The following table from the Census Department and Niche shows the relationship between school ranking and population changes in Arlington, Fairfax, and MoCo.
Fact | Arlington | Fairfax | MoCo |
Niche ranking | 301 | 878 | 431 |
Niche Score | A+ | A | A |
Population estimates, July 1, 2023, (V2023) | 234,162 | 1,141,878 | 1,058,474 |
Population Estimates, July 1, 2022, (V2022) | 233,678 | 1,139,309 | 1,053,067 |
Population estimates base, April 1, 2020, (V2023) | 238,642 | 1,150,294 | 1,062,065 |
Population estimates base, April 1, 2020, (V2022) | 238,642 | 1,150,294 | 1,062,065 |
Population, percent change – April 1, 2020 (estimates base) to July 1, 2023, (V2023) | -1.9% | -0.7% | -0.3% |
Population, percent change – April 1, 2020 (estimates base) to July 1, 2022, (V2022) | -2.1% | -1.0% | -0.8% |
Population, Census, April 1, 2020 | 238,643 | 1,150,309 | 1,062,061 |
Population, Census, April 1, 2010 | 207,627 | 1,081,726 | 971,777 |
All three counties have lost population since 2020. Arlington’s school district is arguably better than MoCo’s, yet the population decline is felt there as well as here. This observation gives us a data point indicating that improving the school district’s quality will not prevent population decline. There are other factors at work towards reducing the county’s economic output. Remote working is arguably one of them.

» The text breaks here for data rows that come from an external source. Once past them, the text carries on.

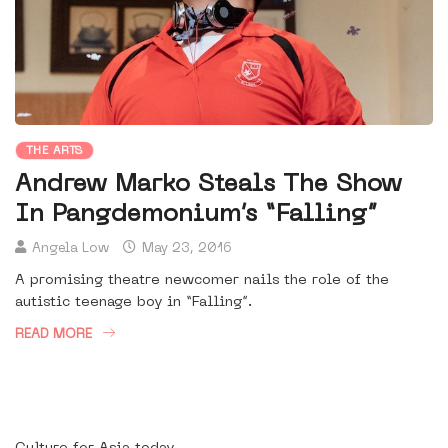
THE ARTS
Andrew Marko Steals The Show
In Pangdemonium’s “Falling”
Angela Low
May 23, 2016
A promising theatre newcomer nails the role of the
autistic teenage boy in “Falling”.
READ MORE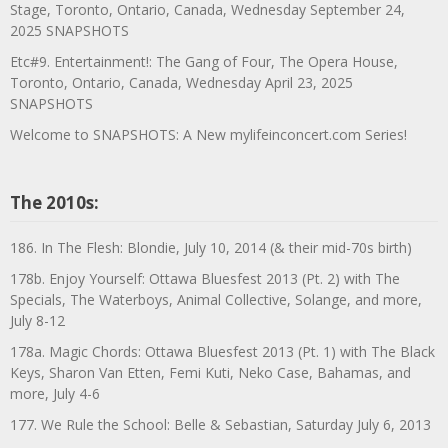
Stage, Toronto, Ontario, Canada, Wednesday September 24,
2025 SNAPSHOTS
Etc#9. Entertainment!: The Gang of Four, The Opera House,
Toronto, Ontario, Canada, Wednesday April 23, 2025
SNAPSHOTS
Welcome to SNAPSHOTS: A New mylifeinconcert.com Series!
The 2010s:
186. In The Flesh: Blondie, July 10, 2014 (& their mid-70s birth)
178b. Enjoy Yourself: Ottawa Bluesfest 2013 (Pt. 2) with The
Specials, The Waterboys, Animal Collective, Solange, and more,
July 8-12
178a. Magic Chords: Ottawa Bluesfest 2013 (Pt. 1) with The Black
Keys, Sharon Van Etten, Femi Kuti, Neko Case, Bahamas, and
more, July 4-6
177. We Rule the School: Belle & Sebastian, Saturday July 6, 2013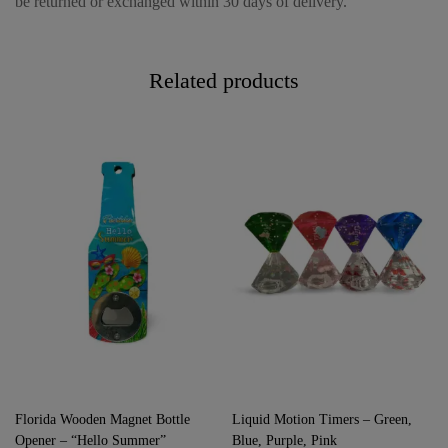
be returned or exchanged within 30 days of delivery.
Related products
Florida Wooden Magnet Bottle
Liquid Motion Timers – Green,
Opener – “Hello Summer”
Blue, Purple, Pink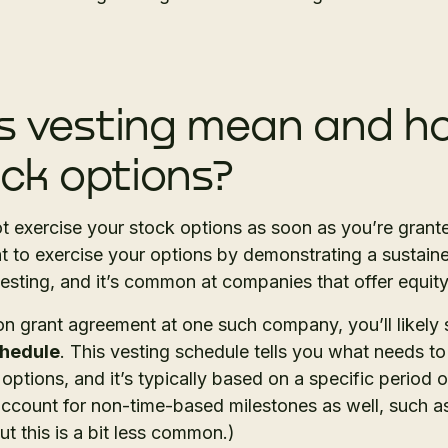
 vesting mean and ho
ock options?
t exercise your stock options as soon as you’re grant
ht to exercise your options by demonstrating a sustai
vesting, and it’s common at companies that offer equ
n grant agreement at one such company, you’ll likely
chedule
. This vesting schedule tells you what needs t
 options, and it’s typically based on a specific period 
account for non-time-based milestones as well, such a
 this is a bit less common.)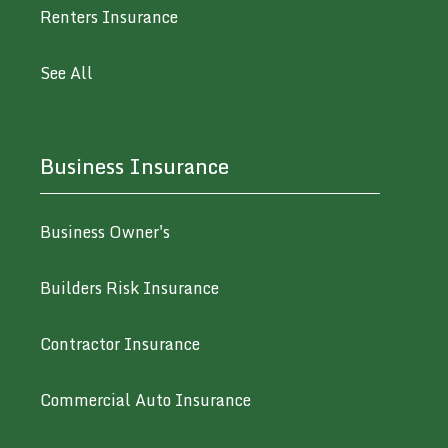
Renters Insurance
See All
Business Insurance
Business Owner's
Builders Risk Insurance
Contractor Insurance
Commercial Auto Insurance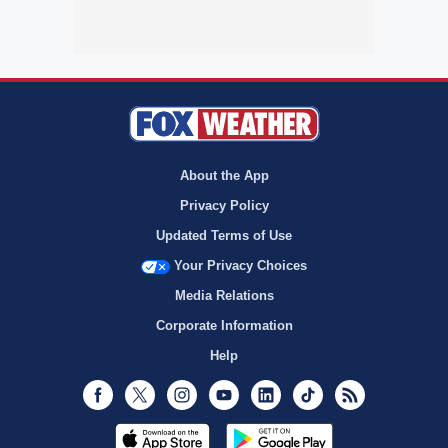
About the App
Privacy Policy
Updated Terms of Use
Your Privacy Choices
Media Relations
Corporate Information
Help
Facebook
Twitter
Instagram
Youtube
LinkedIn
TikTok
RSS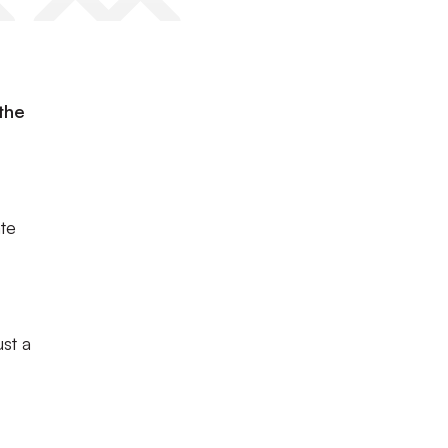
the
te
st a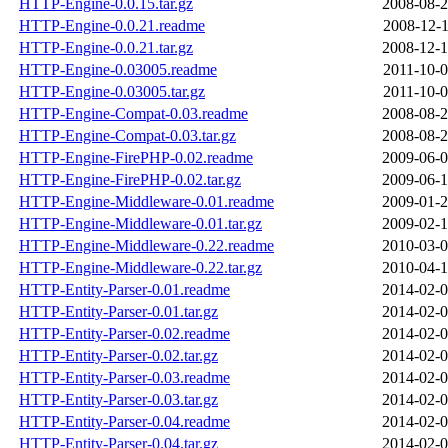
HTTP-Engine-0.0.15.tar.gz
2008-08-2
HTTP-Engine-0.0.21.readme
2008-12-1
HTTP-Engine-0.0.21.tar.gz
2008-12-1
HTTP-Engine-0.03005.readme
2011-10-0
HTTP-Engine-0.03005.tar.gz
2011-10-0
HTTP-Engine-Compat-0.03.readme
2008-08-2
HTTP-Engine-Compat-0.03.tar.gz
2008-08-2
HTTP-Engine-FirePHP-0.02.readme
2009-06-0
HTTP-Engine-FirePHP-0.02.tar.gz
2009-06-1
HTTP-Engine-Middleware-0.01.readme
2009-01-2
HTTP-Engine-Middleware-0.01.tar.gz
2009-02-1
HTTP-Engine-Middleware-0.22.readme
2010-03-0
HTTP-Engine-Middleware-0.22.tar.gz
2010-04-1
HTTP-Entity-Parser-0.01.readme
2014-02-0
HTTP-Entity-Parser-0.01.tar.gz
2014-02-0
HTTP-Entity-Parser-0.02.readme
2014-02-0
HTTP-Entity-Parser-0.02.tar.gz
2014-02-0
HTTP-Entity-Parser-0.03.readme
2014-02-0
HTTP-Entity-Parser-0.03.tar.gz
2014-02-0
HTTP-Entity-Parser-0.04.readme
2014-02-0
HTTP-Entity-Parser-0.04.tar.gz
2014-02-0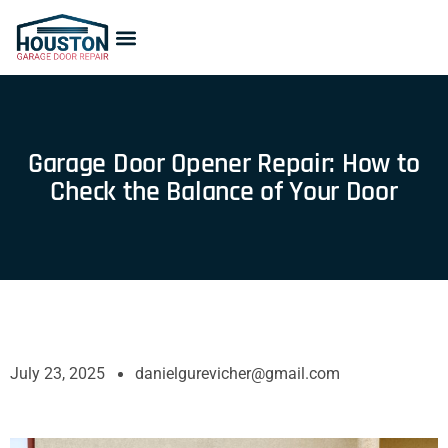
Garage Door Opener Repair: How to
Check the Balance of Your Door
July 23, 2025
danielgurevicher@gmail.com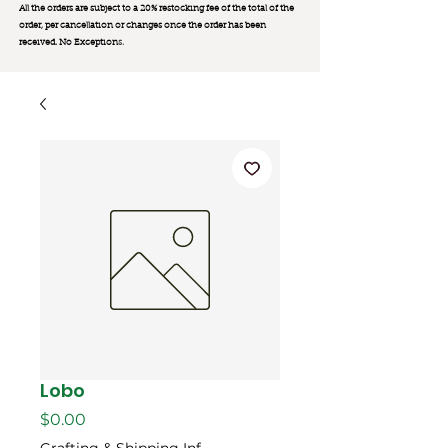
All the orders are subject to a 20% restocking fee of the total of the
order, per cancellation or changes once the order has been
received. No Exception
s.
Lobo
मूल्य
$0.00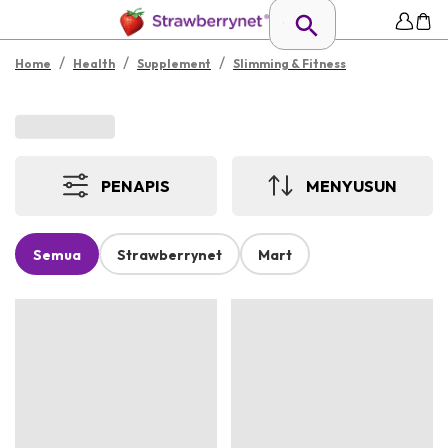
/
/
/
Home
Health
Supplement
Slimming & Fitness
PENAPIS
MENYUSUN
Semua
Strawberrynet
Mart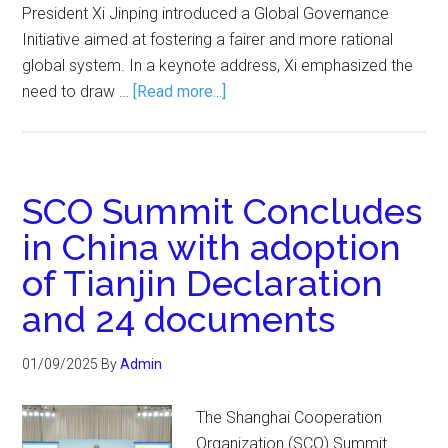
President Xi Jinping introduced a Global Governance
Initiative aimed at fostering a fairer and more rational
global system. In a keynote address, Xi emphasized the
need to draw …
[Read more...]
SCO Summit Concludes
in China with adoption
of Tianjin Declaration
and 24 documents
01/09/2025
By
Admin
The Shanghai Cooperation
Organization (SCO) Summit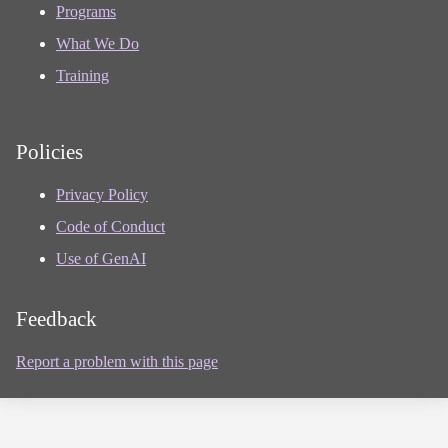
Programs
What We Do
Training
Policies
Privacy Policy
Code of Conduct
Use of GenAI
Feedback
Report a problem with this page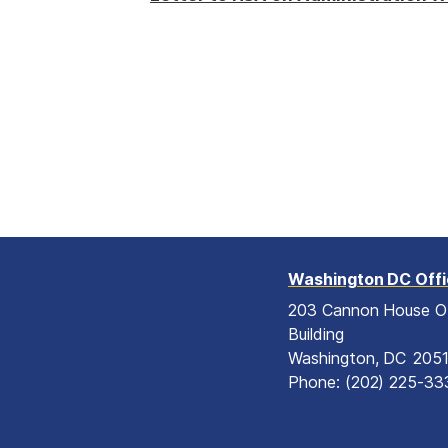
Washington DC Off
203 Cannon House O
Building
Washington,
DC
205
Phone:
(202) 225-33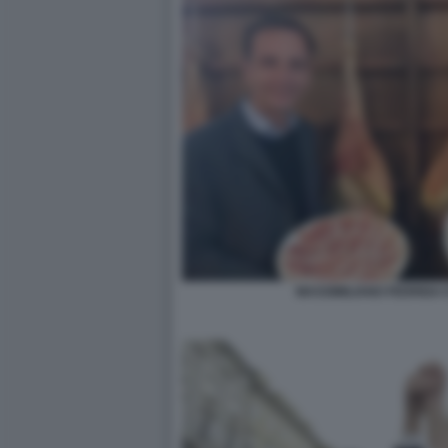
MASSIMILIANO FEDRIGA 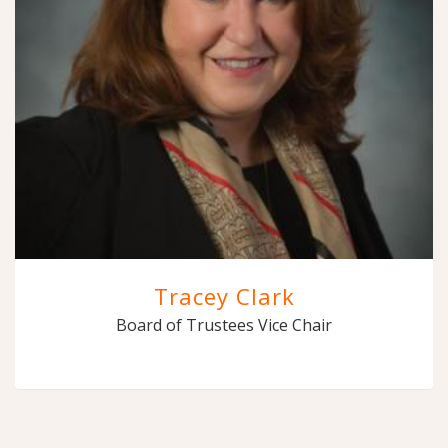
Tracey Clark
Board of Trustees Vice Chair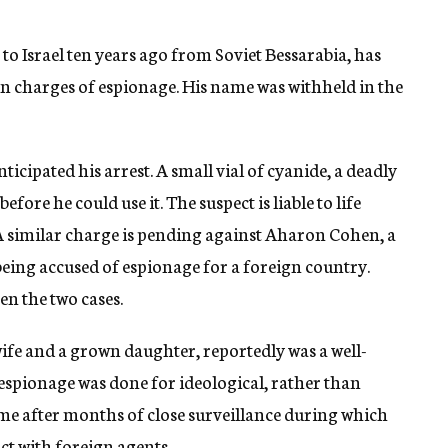
o Israel ten years ago from Soviet Bessarabia, has
 on charges of espionage. His name was withheld in the
ticipated his arrest. A small vial of cyanide, a deadly
fore he could use it. The suspect is liable to life
A similar charge is pending against Aharon Cohen, a
ing accused of espionage for a foreign country.
en the two cases.
wife and a grown daughter, reportedly was a well-
ed espionage was done for ideological, rather than
came after months of close surveillance during which
ct with foreign agents.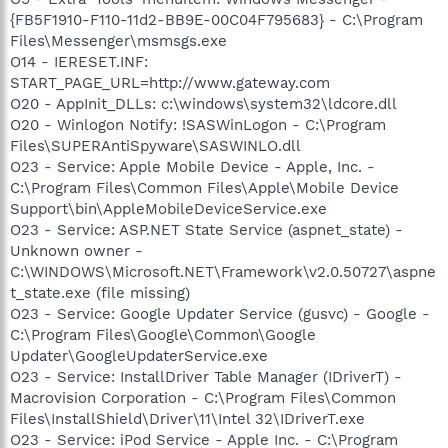
{FB5F1910-F110-11d2-BB9E-00C04F795683} - C:\Program
Files\Messenger\msmsgs.exe
O14 - IERESET.INF:
START_PAGE_URL=http://www.gateway.com
O20 - AppInit_DLLs: c:\windows\system32\ldcore.dll
O20 - Winlogon Notify: !SASWinLogon - C:\Program
Files\SUPERAntiSpyware\SASWINLO.dll
O23 - Service: Apple Mobile Device - Apple, Inc. -
C:\Program Files\Common Files\Apple\Mobile Device
Support\bin\AppleMobileDeviceService.exe
O23 - Service: ASP.NET State Service (aspnet_state) -
Unknown owner -
C:\WINDOWS\Microsoft.NET\Framework\v2.0.50727\aspne
t_state.exe (file missing)
O23 - Service: Google Updater Service (gusvc) - Google -
C:\Program Files\Google\Common\Google
Updater\GoogleUpdaterService.exe
O23 - Service: InstallDriver Table Manager (IDriverT) -
Macrovision Corporation - C:\Program Files\Common
Files\InstallShield\Driver\11\Intel 32\IDriverT.exe
O23 - Service: iPod Service - Apple Inc. - C:\Program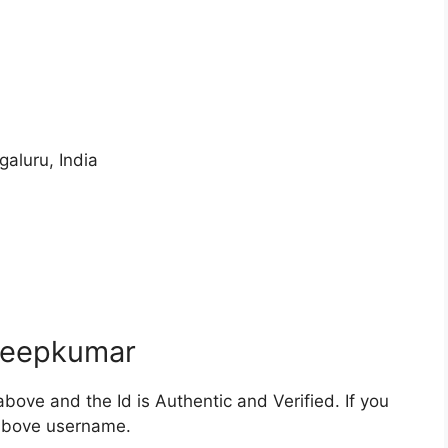
galuru, India
beepkumar
bove and the Id is Authentic and Verified. If you
 above username.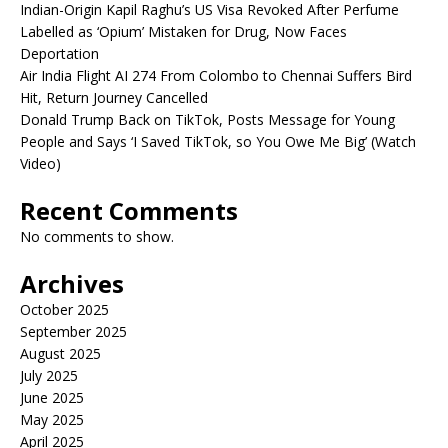
Indian-Origin Kapil Raghu’s US Visa Revoked After Perfume
Labelled as ‘Opium’ Mistaken for Drug, Now Faces
Deportation
Air India Flight AI 274 From Colombo to Chennai Suffers Bird
Hit, Return Journey Cancelled
Donald Trump Back on TikTok, Posts Message for Young
People and Says ‘I Saved TikTok, so You Owe Me Big’ (Watch
Video)
Recent Comments
No comments to show.
Archives
October 2025
September 2025
August 2025
July 2025
June 2025
May 2025
April 2025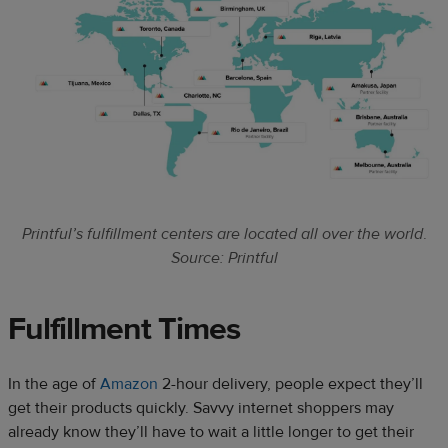
Printful’s fulfillment centers are located all over the world
.
Source: Printful
Fulfillment Times
In the age of
Amazon
2-hour delivery, people expect they’ll
get their products quickly. Savvy internet shoppers may
already know they’ll have to wait a little longer to get their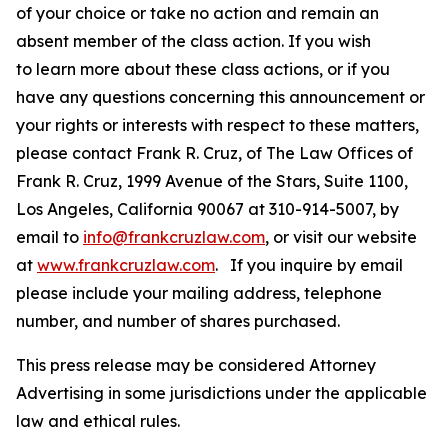
of your choice or take no action and remain an
absent member of the class action. If you wish
to learn more about these class actions, or if you
have any questions concerning this announcement or
your rights or interests with respect to these matters,
please contact Frank R. Cruz, of The Law Offices of
Frank R. Cruz, 1999 Avenue of the Stars, Suite 1100,
Los Angeles, California 90067 at 310-914-5007, by
email to
info@frankcruzlaw.com
, or visit our website
at
www.frankcruzlaw.com
. If you inquire by email
please include your mailing address, telephone
number, and number of shares purchased.
This press release may be considered Attorney
Advertising in some jurisdictions under the applicable
law and ethical rules.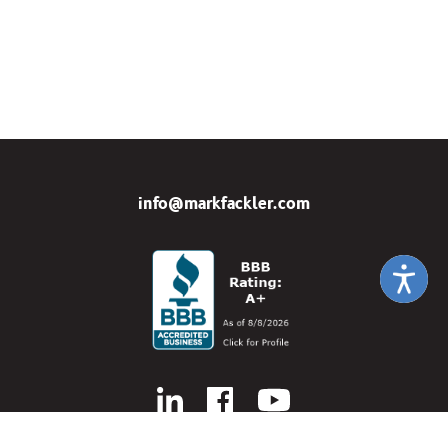
info@markfackler.com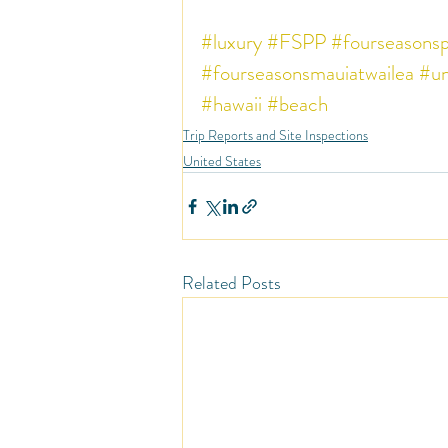
#luxury
#FSPP
#fourseasonsp
#fourseasonsmauiatwailea
#un
#hawaii
#beach
Trip Reports and Site Inspections
United States
Related Posts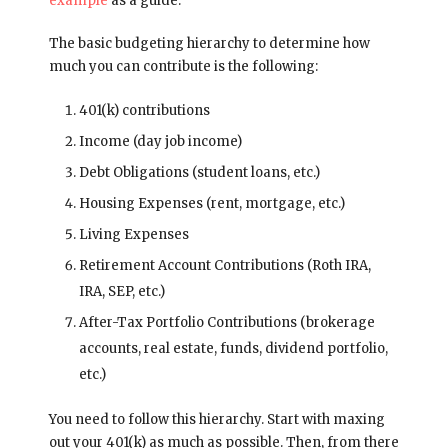
example
as a guide.
The basic budgeting hierarchy to determine how
much you can contribute is the following:
401(k) contributions
Income (day job income)
Debt Obligations (student loans, etc.)
Housing Expenses (rent, mortgage, etc.)
Living Expenses
Retirement Account Contributions (Roth IRA,
IRA, SEP, etc.)
After-Tax Portfolio Contributions (brokerage
accounts, real estate, funds, dividend portfolio,
etc.)
You need to follow this hierarchy. Start with maxing
out your 401(k) as much as possible. Then, from there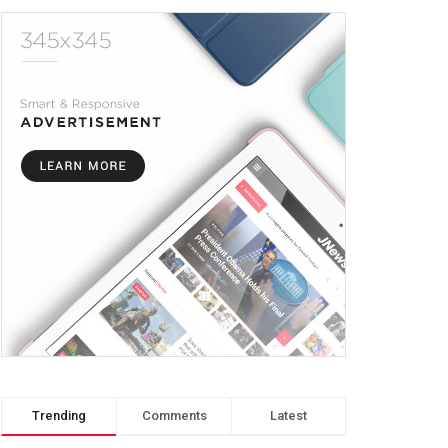
Trending
Comments
Latest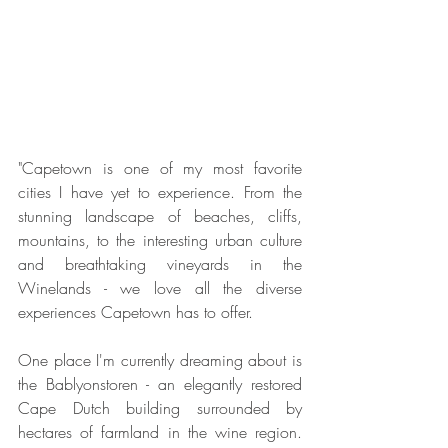
"Capetown is one of my most favorite 
cities I have yet to experience. From the 
stunning landscape of beaches, cliffs, 
mountains, to the interesting urban culture 
and breathtaking vineyards in the 
Winelands - we love all the diverse 
experiences Capetown has to offer.
One place I'm currently dreaming about is 
the Bablyonstoren - an elegantly restored 
Cape Dutch building surrounded by 
hectares of farmland in the wine region. 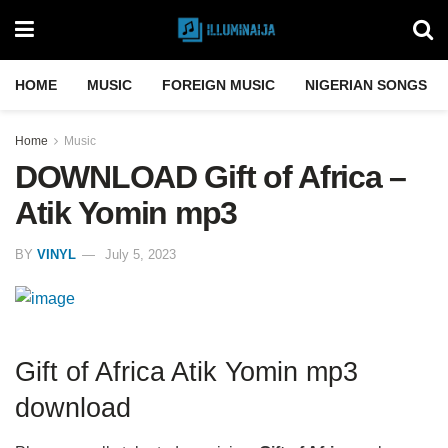
HOME
MUSIC
FOREIGN MUSIC
NIGERIAN SONGS
Home
Music
DOWNLOAD Gift of Africa –
Atik Yomin mp3
BY
VINYL
July 5, 2023
Gift of Africa Atik Yomin mp3
download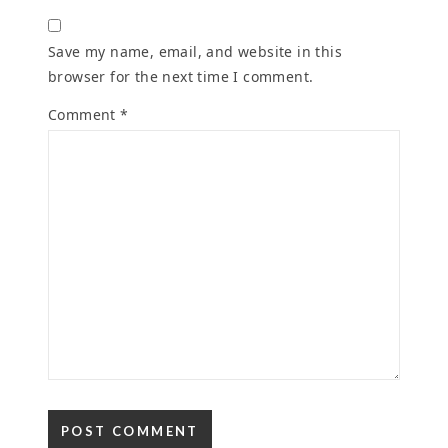
Save my name, email, and website in this
browser for the next time I comment.
Comment
*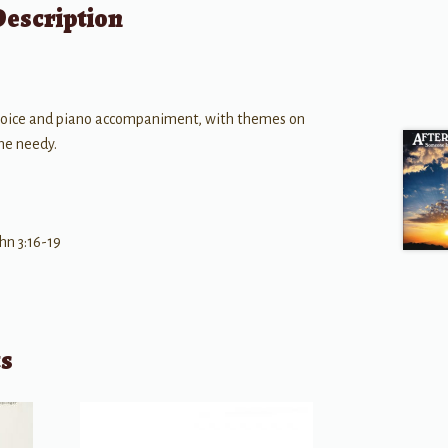
Description
voice and piano accompaniment, with themes on
the needy.
hn 3:16-19
ts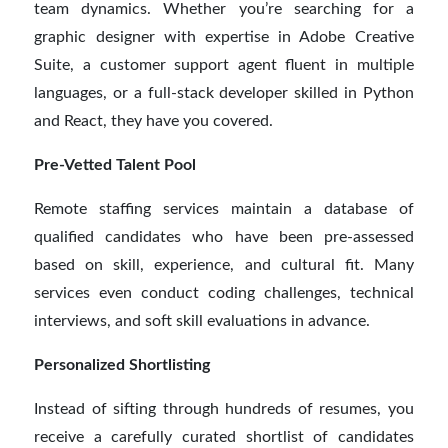
team dynamics. Whether you’re searching for a
graphic designer with expertise in Adobe Creative
Suite, a customer support agent fluent in multiple
languages, or a full-stack developer skilled in Python
and React, they have you covered.
Pre-Vetted Talent Pool
Remote staffing services maintain a database of
qualified candidates who have been pre-assessed
based on skill, experience, and cultural fit. Many
services even conduct coding challenges, technical
interviews, and soft skill evaluations in advance.
Personalized Shortlisting
Instead of sifting through hundreds of resumes, you
receive a carefully curated shortlist of candidates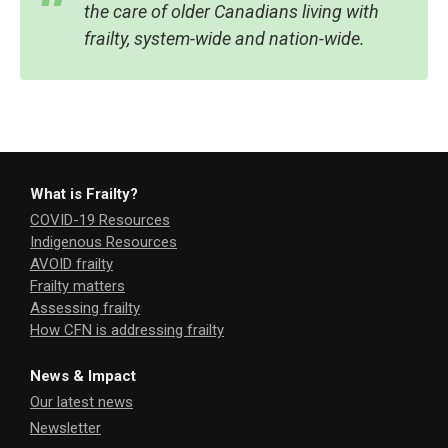
the care of older Canadians living with
frailty, system-wide and nation-wide.
What is Frailty?
COVID-19 Resources
Indigenous Resources
AVOID frailty
Frailty matters
Assessing frailty
How CFN is addressing frailty
News & Impact
Our latest news
Newsletter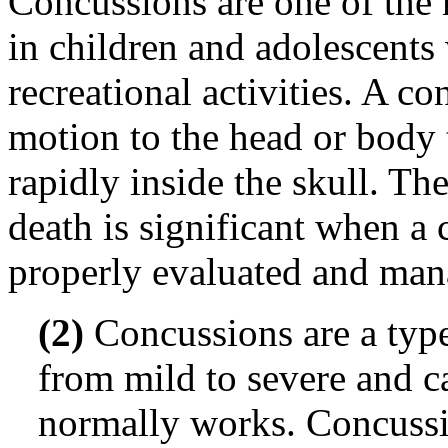
Concussions are one of the
in children and adolescents 
recreational activities. A c
motion to the head or body 
rapidly inside the skull. The
death is significant when a 
properly evaluated and man
(2)
Concussions are a type
from mild to severe and c
normally works. Concussi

Moreover, the end of the Elementary and Secondary Schools Emergency Relief, federal funding that this year was used to fund ongoing responsibilities, leaves the school system struggling to maintain the basic level of services our students need and deserve in the 2024-2025 school year.
Here is where we have a problem with critical thinking. The ESSER funds Handy and Martin mention were earmarked explicitly for COVID-related expenditures; it was never meant to fund “ongoing responsibilities” as they claim. If those funds were used to pad salaries and positions, we may have a problem somewhere on the spectrum between fungibility and embezzlement. There is no reason to ask taxpayers to make up lost COVID funds when COVID is over.
Martin’s union demanded that remote learning continue far past what was mandated in other large school districts, while local private schools were allowing partial, rotating attendance. Add to that the predation, nepotism, federal investigation into anti-Semitism, and violence afflicting the school district, can anyone really believe that Handy, Martin, or any other entrenched execucrat has any ethical right to demand higher property taxes for a declining school system that they helped engender?
I could be wrong, of course, and here’s how we can tell: for every dollar Handy and Martin raise on gofundme.com on behalf of the schools, the county allocates a matching dollar. That would be a very good indication regarding how believable or hollow their reasoning is.